# No idea where to start.

1. Apr 7, 2005

### recon

Prove that there are no positive integers x & y such that

$$\frac{1}{x^2} + \frac{1}{xy} + \frac{1}{y^2} = 1$$.

I really have no idea where to start. I tried rearranging the equation, but I could not see anything useful in any of the rearrangements.

2. Apr 7, 2005

### Data

$$\frac{1}{x^2} + \frac{1}{xy} + \frac{1}{y^2} = 1$$

$$\Longleftrightarrow x^2 + xy + y^2 = x^2y^2$$

$$\Longleftrightarrow x^2 + 2xy + y^2 = (x+y)^2 = x^2y^2 + xy =xy(xy+1)$$

ie. it implies

$$(x+y)^2 = xy(xy+1)$$

3. Apr 7, 2005

### recon

Of course, consecutive numbers cannot be squares.

4. Apr 7, 2005

### Data

Right, products of consecutive positive integers can't be squares (I assume that's what you meant~). See an easy proof of that?

5. Apr 7, 2005

### recon

Oh yeah, I phrased it wrongly.

An easy proof?

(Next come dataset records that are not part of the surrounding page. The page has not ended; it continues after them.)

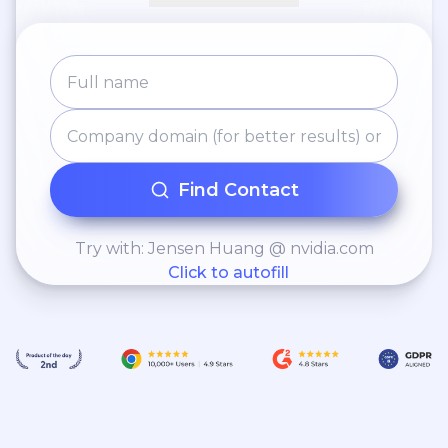
Find Contact
Try with: Jensen Huang @ nvidia.com
Click to autofill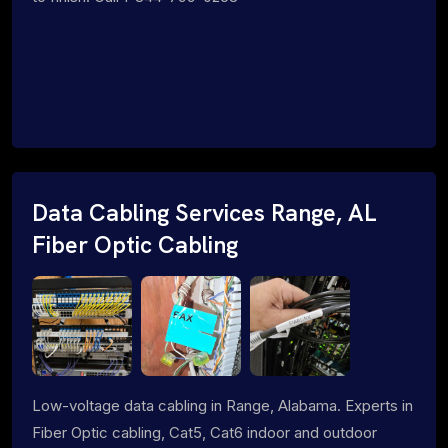
Data Cabling Services Range, AL
Fiber Optic Cabling
Low-voltage data cabling in Range, Alabama. Experts in
Fiber Optic cabling, Cat5, Cat6 indoor and outdoor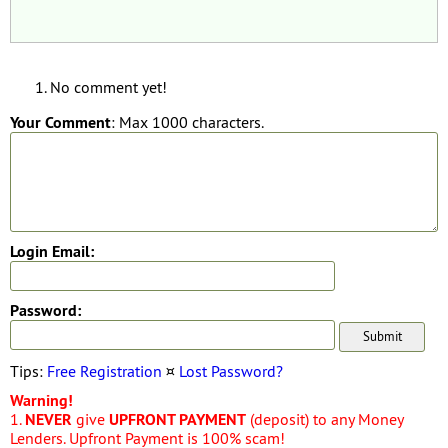
No comment yet!
Your Comment
: Max 1000 characters.
Login Email:
Password:
Tips:
Free Registration
¤
Lost Password?
Warning!
1.
NEVER
give
UPFRONT PAYMENT
(deposit) to any Money
Lenders. Upfront Payment is 100% scam!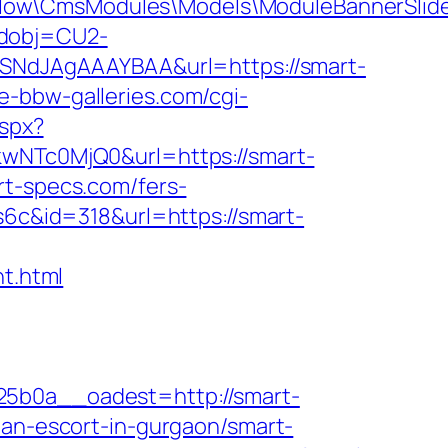
flow\CmsModules\Models\ModuleBannerSlid
odobj=CU2-
7hZSNdJAgAAAYBAA&url=https://smart-
e-bbw-galleries.com/cgi-
aspx?
NTc0MjQ0&url=https://smart-
rt-specs.com/fers-
s6c&id=318&url=https://smart-
t.html
b0a__oadest=http://smart-
ian-escort-in-gurgaon/smart-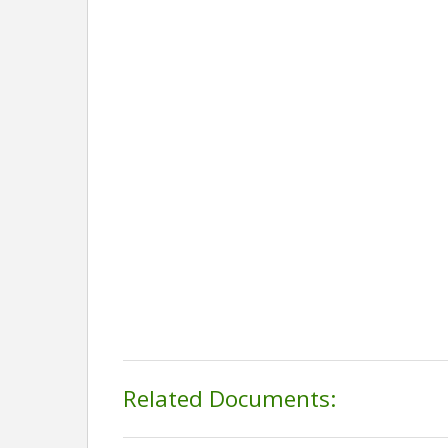
Related Documents: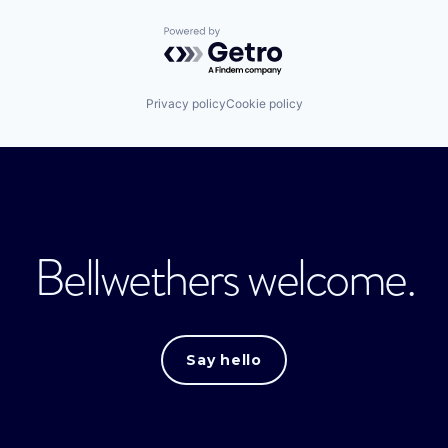
Powered by Getro.com
Privacy policy
Cookie policy
Bellwethers welcome.
Say hello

No, I can't find an EASY one, but this is the best I can do:

a-1, a and a+1 are consecutive integers.

$$(a - 1)^2 = a^2 - 2a + 1$$
$$(a + 1)^2 = a^2 + 2a + 1$$

a^2 - a and this is bigger than a^2 - 2a + 1 but smaller than a^2 + 2a + 1, since there is only square number between these two boundaries, a^2, this means that a * (a - 1) cannot be a square number.

The same reasoning, when applied to a * (a + 1), and using a + 2 reveals that it can't be a square number too.

Last edited: Apr 7, 2005
6. Apr 7, 2005

### Data

I can't see most of that post right now, and I'm too tired to think at the moment

I'll check back in the morning~

7. Apr 7, 2005

### primarygun

$$(x+y)^2 = xy(xy+1)$$
can be a square number if x=y=0.
$$a=xy(xy+1)$$, i.e.$$a=z(z+1)$$
So, if a is in this form, it can be a square number.
However, referring to the case, x cannot be 0 and y cannot be 0 neither.

8. Apr 7, 2005

### Data

Yep, if one of them is zero it's okay. As you mentioned, in this case both of them are positive (ie. nonzero), though.

Your proof is fine, recon, though you can make it simpler:

If $a>0$ then

$$a^2 \leq a^2 + a = a(a+1) \leq a^2 + 2a + 1 = (a+1)^2$$

so if $a(a+1) = b^2$ then $a<b<a+1$, but there's no integer satisfying this if $a$ is an integer.